Materials and Methods

Plasmid cloning

Cloning was done through standard Gibson assembly and Polymerase Chain Reactions (PCRs) were performed with Q5 Hot Start High-Fidelity DNA Polymerase or Phusion Hot Start Flex DNA Polymerase (New England BioLabs). All primers were purchased from Integrated DNA Technologies (IDT) and PCR reagents were provided by NEB. All transformations were done in Top10 E. coli (ThermoFisher Scientific), unless otherwise stated.

The human codon-optimized S. pyogenes Cas9 DNA sequence was PCR amplified from hCas9, which was a gift from George Church (Addgene plasmid # 41815 (Mali et al., 2013)).

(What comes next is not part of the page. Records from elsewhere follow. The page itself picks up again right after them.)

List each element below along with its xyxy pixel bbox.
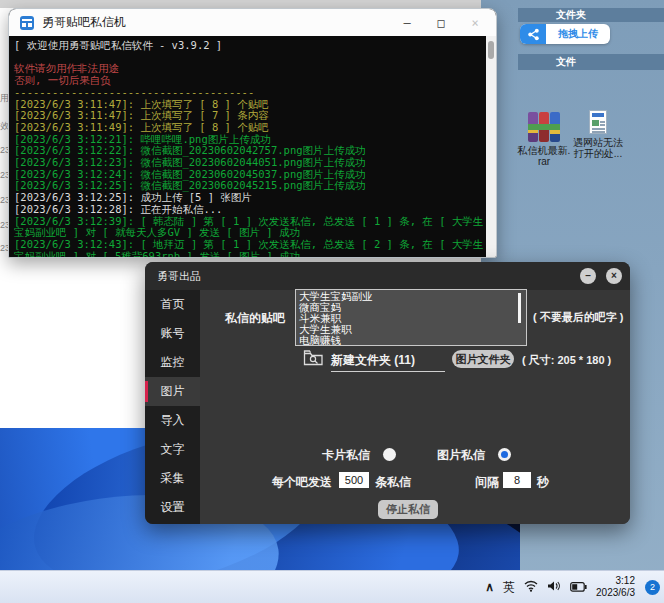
- send-count-input[interactable]: 500: [339, 472, 369, 488]
- size-note: ( 尺寸: 205 * 180 ): [522, 353, 611, 368]
- folder-name-underline: [331, 371, 445, 372]
- interval-label: 间隔: [475, 474, 499, 491]
- sidebar-item[interactable]: 文字: [145, 435, 200, 464]
- send-per-bar-label: 每个吧发送: [272, 474, 332, 491]
- dialog-titlebar[interactable]: [145, 262, 630, 290]
- sidebar-item[interactable]: 导入: [145, 406, 200, 435]
- background-window-titlebar: [0, 0, 481, 8]
- folder-search-icon: [303, 349, 324, 370]
- volume-icon[interactable]: [547, 578, 561, 596]
- sidebar-item[interactable]: 监控: [145, 348, 200, 377]
- drag-upload-label: 拖拽上传: [546, 27, 610, 41]
- ime-indicator[interactable]: 英: [503, 579, 515, 596]
- interval-input[interactable]: 8: [503, 472, 531, 488]
- tieba-label: 私信的贴吧: [225, 310, 285, 327]
- stop-dm-button[interactable]: 停止私信: [378, 500, 438, 519]
- clock-time: 3:12: [616, 575, 635, 586]
- winrar-icon: [528, 112, 560, 142]
- taskbar-clock[interactable]: 3:12 2023/6/3: [596, 575, 635, 599]
- sidebar-item[interactable]: 采集: [145, 464, 200, 493]
- wifi-icon[interactable]: [524, 578, 538, 596]
- tieba-textarea[interactable]: 大学生宝妈副业微商宝妈斗米兼职大学生兼职电脑赚钱: [295, 289, 527, 346]
- system-tray: ∧ 英 3:: [485, 571, 660, 603]
- drag-upload-button[interactable]: 拖拽上传: [520, 24, 610, 44]
- close-button[interactable]: ×: [458, 16, 492, 30]
- console-title: 勇哥贴吧私信机: [42, 14, 126, 31]
- battery-icon[interactable]: [570, 578, 587, 596]
- image-folder-button[interactable]: 图片文件夹: [452, 350, 514, 368]
- sidebar-item[interactable]: 图片: [145, 377, 200, 406]
- document-icon: [589, 110, 607, 134]
- sidebar-item[interactable]: 设置: [145, 493, 200, 522]
- dialog-title: 勇哥出品: [157, 269, 201, 284]
- maximize-button[interactable]: □: [424, 16, 458, 30]
- tray-expand-icon[interactable]: ∧: [485, 580, 494, 594]
- upload-file-bar: 文件: [518, 54, 664, 70]
- dialog-minimize-button[interactable]: –: [580, 268, 596, 284]
- sidebar-item[interactable]: 首页: [145, 290, 200, 319]
- image-folder-name[interactable]: 新建文件夹 (11): [331, 352, 415, 369]
- notification-badge[interactable]: 2: [645, 580, 660, 595]
- image-dm-radio[interactable]: [498, 448, 511, 461]
- share-nodes-icon: [520, 24, 546, 44]
- image-dm-label: 图片私信: [437, 447, 485, 464]
- console-scrollbar[interactable]: [486, 36, 496, 257]
- desktop-icon-label: 遇网站无法打开的处...: [570, 137, 626, 159]
- card-dm-radio[interactable]: [383, 448, 396, 461]
- tieba-note: ( 不要最后的吧字 ): [533, 310, 623, 325]
- desktop-icon-doc[interactable]: 遇网站无法打开的处...: [570, 110, 626, 159]
- scrollbar-thumb[interactable]: [488, 41, 494, 59]
- send-unit-label: 条私信: [375, 474, 411, 491]
- desktop-icon-rar[interactable]: 私信机最新.rar: [516, 112, 572, 167]
- taskbar: ∧ 英 3:: [0, 570, 664, 603]
- dialog-sidebar: 首页账号监控图片导入文字采集设置: [145, 290, 200, 524]
- console-app-icon: [20, 16, 34, 30]
- desktop-icon-label: 私信机最新.rar: [516, 145, 572, 167]
- interval-unit-label: 秒: [537, 474, 549, 491]
- card-dm-label: 卡片私信: [322, 447, 370, 464]
- dialog-window: 勇哥出品 – × 首页账号监控图片导入文字采集设置 私信的贴吧 大学生宝妈副业微…: [145, 262, 630, 524]
- textarea-scrollbar[interactable]: [518, 293, 521, 323]
- minimize-button[interactable]: –: [390, 16, 424, 30]
- sidebar-item[interactable]: 账号: [145, 319, 200, 348]
- console-titlebar[interactable]: 勇哥贴吧私信机 – □ ×: [9, 9, 496, 36]
- desktop: 用数效日23/23/23/23/23/ 文件夹 拖拽上传 文件 私信机最新.ra…: [0, 0, 664, 603]
- console-window: 勇哥贴吧私信机 – □ × [ 欢迎使用勇哥贴吧私信软件 - v3.9.2 ] …: [8, 8, 497, 258]
- dialog-close-button[interactable]: ×: [606, 268, 622, 284]
- console-output: [ 欢迎使用勇哥贴吧私信软件 - v3.9.2 ] 软件请勿用作非法用途否则, …: [9, 36, 486, 257]
- upload-folder-bar: 文件夹: [518, 8, 664, 22]
- clock-date: 2023/6/3: [596, 587, 635, 598]
- tieba-lines: 大学生宝妈副业微商宝妈斗米兼职大学生兼职电脑赚钱: [299, 291, 516, 346]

Either an XTEN linker or a T2A self-cleaving sequence along with TdT were cloned onto the C-terminus of Cas9. The XTEN linker was cloned through PCR from pCMV-BE3, which was a gift from David Liu (Addgene plasmid # 73021 (Komor, Kim, Packer, Zuris, & Liu, 2016)). The T2A self-cleaving sequence was inserted through PCR by designing primers with overhangs containing the T2A sequence. The TdT DNA fragment was amplified from the cDNA of an acute lymphoblastic leukemia cell line through PCR and this entire insert was cloned into a pcDNA3.1 backbone, yielding Cas9-XTEN-TdT or Cas9-T2A-TdT. An additional construct was cloned through PCR and Gibson assembly that fused TdT to the N-terminus of Cas9 through the XTEN linker, yielding TdT-XTEN-Cas9-XTEN-TdT. Cas9-containing constructs with the pcDNA3.1 backbone were transformed into XL10-Gold Ultracompetent E. coli (Agilent #200315).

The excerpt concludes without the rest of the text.